▸ What the exercise asks:
Look below for the line with "っている…→？？？「これがアートというもの" and the line with "Получите 1500 рублей на ремонт"; repeat exactly those two lines and all lines between them, but no pictures.

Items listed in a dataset
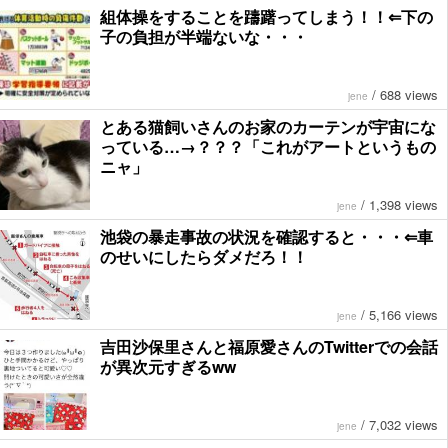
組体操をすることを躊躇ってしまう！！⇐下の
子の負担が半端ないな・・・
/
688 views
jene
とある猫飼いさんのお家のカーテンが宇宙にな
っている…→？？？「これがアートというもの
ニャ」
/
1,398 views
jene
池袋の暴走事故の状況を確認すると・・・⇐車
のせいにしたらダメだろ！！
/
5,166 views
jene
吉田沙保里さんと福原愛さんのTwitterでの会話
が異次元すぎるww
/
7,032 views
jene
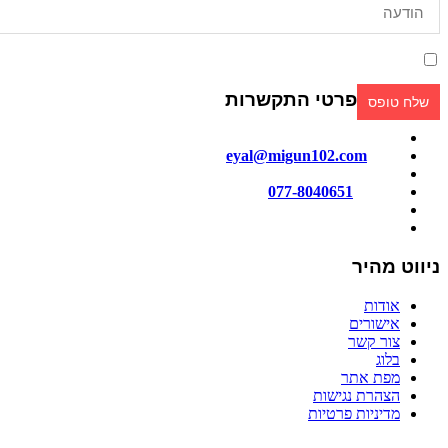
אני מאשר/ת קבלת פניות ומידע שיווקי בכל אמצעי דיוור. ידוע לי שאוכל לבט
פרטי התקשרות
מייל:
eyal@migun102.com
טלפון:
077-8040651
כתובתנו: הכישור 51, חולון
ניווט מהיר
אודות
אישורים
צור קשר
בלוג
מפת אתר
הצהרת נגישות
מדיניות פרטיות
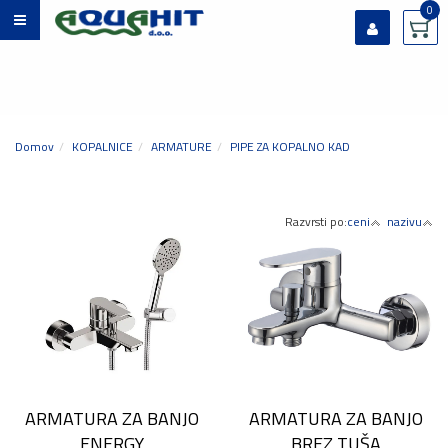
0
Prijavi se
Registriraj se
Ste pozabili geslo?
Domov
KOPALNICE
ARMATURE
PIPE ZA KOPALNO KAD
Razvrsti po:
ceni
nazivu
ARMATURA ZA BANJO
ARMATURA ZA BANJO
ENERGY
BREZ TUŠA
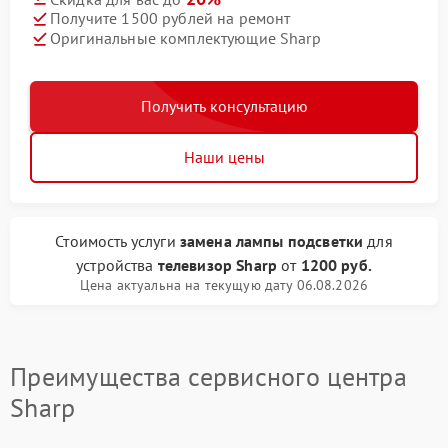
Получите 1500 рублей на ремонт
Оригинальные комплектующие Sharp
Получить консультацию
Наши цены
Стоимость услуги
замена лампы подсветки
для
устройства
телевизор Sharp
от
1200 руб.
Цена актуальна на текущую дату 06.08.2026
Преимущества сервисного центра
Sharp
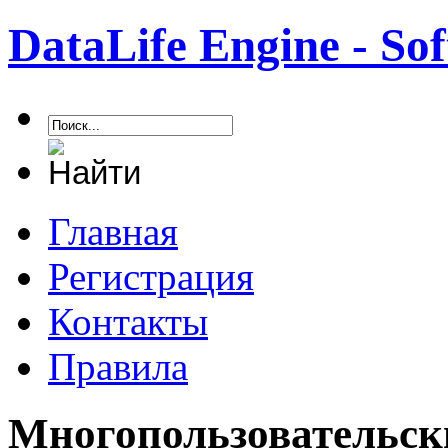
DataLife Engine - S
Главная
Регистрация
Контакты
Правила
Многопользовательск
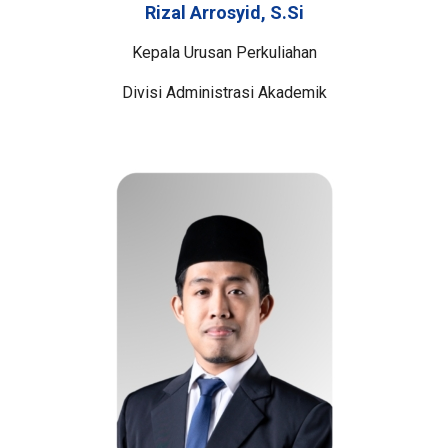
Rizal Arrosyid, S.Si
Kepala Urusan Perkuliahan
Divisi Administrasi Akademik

---

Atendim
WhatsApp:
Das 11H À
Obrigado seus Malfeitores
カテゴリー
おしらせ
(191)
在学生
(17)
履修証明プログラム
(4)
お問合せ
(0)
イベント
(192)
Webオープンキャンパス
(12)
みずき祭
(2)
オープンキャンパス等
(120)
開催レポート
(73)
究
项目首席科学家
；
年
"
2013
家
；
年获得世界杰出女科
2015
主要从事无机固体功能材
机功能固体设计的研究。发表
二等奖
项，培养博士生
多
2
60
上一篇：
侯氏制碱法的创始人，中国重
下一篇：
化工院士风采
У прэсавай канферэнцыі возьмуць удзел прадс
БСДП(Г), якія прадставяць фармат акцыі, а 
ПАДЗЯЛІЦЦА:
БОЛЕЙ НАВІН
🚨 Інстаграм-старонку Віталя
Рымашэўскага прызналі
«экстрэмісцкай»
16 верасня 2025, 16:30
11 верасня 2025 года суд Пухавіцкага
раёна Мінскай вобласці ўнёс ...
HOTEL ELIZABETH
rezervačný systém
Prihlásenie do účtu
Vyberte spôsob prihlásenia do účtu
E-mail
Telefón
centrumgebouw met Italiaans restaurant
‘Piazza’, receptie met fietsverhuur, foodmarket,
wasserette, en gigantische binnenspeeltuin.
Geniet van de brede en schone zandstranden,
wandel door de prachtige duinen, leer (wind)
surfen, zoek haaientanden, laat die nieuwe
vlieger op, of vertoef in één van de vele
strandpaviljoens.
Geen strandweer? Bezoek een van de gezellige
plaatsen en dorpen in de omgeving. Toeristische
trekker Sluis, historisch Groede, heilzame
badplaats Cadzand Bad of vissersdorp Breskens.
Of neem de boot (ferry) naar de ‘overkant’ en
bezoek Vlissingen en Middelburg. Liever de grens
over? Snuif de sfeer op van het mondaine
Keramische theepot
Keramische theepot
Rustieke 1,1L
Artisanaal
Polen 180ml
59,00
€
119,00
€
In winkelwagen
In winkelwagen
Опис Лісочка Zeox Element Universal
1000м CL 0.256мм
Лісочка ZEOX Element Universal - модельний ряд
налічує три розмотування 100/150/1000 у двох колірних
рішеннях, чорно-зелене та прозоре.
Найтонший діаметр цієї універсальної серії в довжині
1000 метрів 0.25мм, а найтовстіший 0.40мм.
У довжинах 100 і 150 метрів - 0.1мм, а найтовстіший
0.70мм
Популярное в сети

▸ Solution to the exercise:
っている…→？？？「これがアートというもの
ニャ」
/
1,398 views
jene
池袋の暴走事故の状況を確認すると・・・⇐車
のせいにしたらダメだろ！！
/
5,166 views
jene
吉田沙保里さんと福原愛さんのTwitterでの会話
が異次元すぎるww
/
7,032 views
jene
אני מאשר/ת קבלת פניות ומידע שיווקי בכל אמצעי דיוור. ידוע לי שאוכל לבט
פרטי התקשרות
מייל:
eyal@migun102.com
טלפון:
077-8040651
כתובתנו: הכישור 51, חולון
ניווט מהיר
אודות
אישורים
צור קשר
בלוג
מפת אתר
הצהרת נגישות
מדיניות פרטיות
0
Prijavi se
Registriraj se
Ste pozabili geslo?
Domov
KOPALNICE
ARMATURE
PIPE ZA KOPALNO KAD
Razvrsti po:
ceni
nazivu
ARMATURA ZA BANJO
ARMATURA ZA BANJO
ENERGY
BREZ TUŠA
Получите 1500 рублей на ремонт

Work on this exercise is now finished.